Identificati tutti i 7 morti. Il fratello di una vittima: «Ci siamo persi 4 volte»
Sono stati tutti identificati i 7 scialpinisti (di cui 6 italiani) morti due giorni fa nella tragedia sulle Alpi svizzere tra la Pigne d'Arolla e il Mont Collon.
Ieri Giovanni Paolucci, fratello di una delle tre vittime bolzanine, ha appreso dalla polizia del canton Vallese che gli alpinisti «hanno cambiato percorso 4 volte nella speranza di raggiungere il rifugio ancora con il bel tempo, ma a 550 metri dalla meta sono rimasti bloccati dalla tempesta».
«Ottocento metri di dislivello in salita e 1.000 in discesa non sono davvero tanti - ha aggiunto Paolucci -, il problema è stato la quota, visto che il punto massimo si trovava a 3.800 metri, che mi sembra un pò tanto», ha spiega Paolucci che, come la sorella, è uno scalatore professionista.
L'inchiesta sulla morte degli scialpinisti è ancora in corso e al momento non vi sono ipotesi di reato: è stato semplicemente aperto un fascicolo per determinare le circostanze dei decessi. È quanto ha precisato Nicolas Dubuis, procuratore generale del Cantone Vallese.
Dispiace dirlo, ma la testimonianza choc di Tommaso Piccioli (altro superstite alla strage) è la summa di come non si può - e non si deve - affrontare la montagna. Ad ammetterlo, davanti alle telecamere di corriere.it e Tg3 è lo stesso Piccioli: «Era una gita difficile non da fare in una giornata dove alle 10 sarebbe iniziato il brutto tempo. Non avremmo neanche dovuto pensarci».

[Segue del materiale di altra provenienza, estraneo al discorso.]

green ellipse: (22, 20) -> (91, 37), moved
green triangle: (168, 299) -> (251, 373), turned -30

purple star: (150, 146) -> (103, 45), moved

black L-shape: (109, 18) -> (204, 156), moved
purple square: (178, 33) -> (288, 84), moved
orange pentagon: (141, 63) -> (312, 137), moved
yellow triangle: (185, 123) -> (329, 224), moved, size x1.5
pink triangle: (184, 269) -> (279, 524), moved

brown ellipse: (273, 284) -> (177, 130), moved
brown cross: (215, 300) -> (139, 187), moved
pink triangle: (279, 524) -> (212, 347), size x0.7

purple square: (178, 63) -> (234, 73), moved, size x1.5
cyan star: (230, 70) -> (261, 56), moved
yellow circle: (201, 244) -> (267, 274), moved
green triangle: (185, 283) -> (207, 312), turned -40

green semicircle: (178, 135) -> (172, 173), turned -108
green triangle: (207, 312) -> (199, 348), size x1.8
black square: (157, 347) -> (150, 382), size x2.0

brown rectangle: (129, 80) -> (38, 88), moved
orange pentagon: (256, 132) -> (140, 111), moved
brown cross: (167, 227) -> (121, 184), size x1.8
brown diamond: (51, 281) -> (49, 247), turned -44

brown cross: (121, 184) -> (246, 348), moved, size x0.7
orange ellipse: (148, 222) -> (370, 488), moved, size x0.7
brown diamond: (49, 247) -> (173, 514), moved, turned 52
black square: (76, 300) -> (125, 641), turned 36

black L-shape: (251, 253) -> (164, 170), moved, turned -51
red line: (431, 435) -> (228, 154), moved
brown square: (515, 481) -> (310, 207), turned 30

Piccioli svela di aver sempre sognato di affrontare il percorso che da Chamonix porta a Zermatt, consapevole delle difficoltà. «Che potesse essere complicato o che le condizioni atmosferiche fossero rigide lo sapevamo. Ma alcune scelte della nostra guida si sono rivelate sbagliate». Piccioli ha poi parlato dei momenti drammatici trascorsi durante la notte, con una temperatura che aveva raggiunto i meno venti gradi sotto lo zero e senza un ricovero adeguato: «Ogni tanto - ha detto- mi veniva la voglia di lasciarmi andare, ma dopo pensavo a mia moglie. Così ho resistito. Tutta la notte. Fino all'arrivo dei soccorsi. Ma per sei dei miei compagni era ormai già troppo tardi».
Il gruppo di 14 escursionisti (italiani, tedeschi e francesi) era partito alla volta di Cabane des Vignettes, un rifugio sul versante svizzero. Capocordata era una guida alpina «esperta» che però, quando il tempo peggiora con temperature 5 gradi sotto lo zero e venti a 79 chilometri orari, perde l'orientamento. Nel tentativo di ritrovare la pista precipita in un crepaccio e muore. Gli altri del gruppo non riescono ad andare avanti e si fermano in un anfratto sulla parete rocciosa: altro errore fatale. Il rifugio era a poche centinaia di metri, ma è risultato invisibile nella tormenta. Ad assolvere la guida alpina è uno che la neve e la montagna le conosce bene, il campione altoatesino Reinhold Messner: «Quanto ti trovi nel whiteout - una sorta di nebbia di neve e vento gelido fortissimo - è difficile individuare colpe».